### What to work on
Would you restate each line of the data below word for word, without its pictures?

::::::

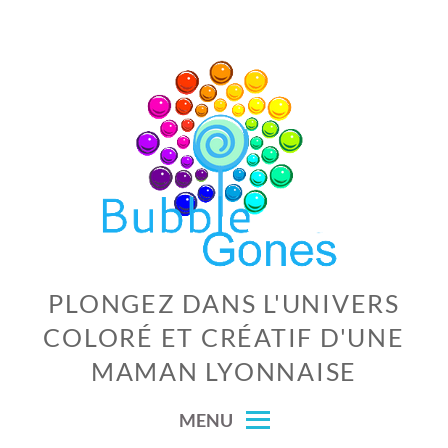
Skip
to
content
PLONGEZ DANS L'UNIVERS
COLORÉ ET CRÉATIF D'UNE
MAMAN LYONNAISE
MENU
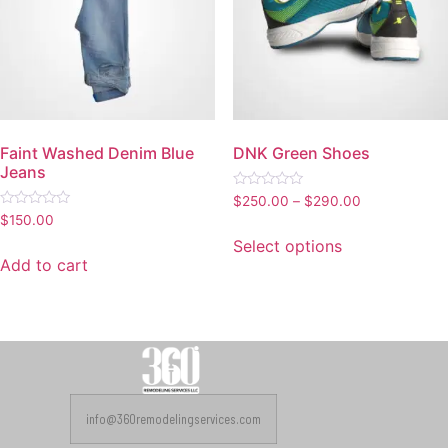
Faint Washed Denim Blue
DNK Green Shoes
Jeans
Rated
$
250.00
–
$
290.00
0
Rated
$
150.00
out
0
of
out
Select options
5
of
Add to cart
5
info@360remodelingservices.com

::::::

### Exercise answer
Skip
to
content
PLONGEZ DANS L'UNIVERS
COLORÉ ET CRÉATIF D'UNE
MAMAN LYONNAISE
MENU
Faint Washed Denim Blue
DNK Green Shoes
Jeans
Rated
$
250.00
–
$
290.00
0
Rated
$
150.00
out
0
of
out
Select options
5
of
Add to cart
5
info@360remodelingservices.com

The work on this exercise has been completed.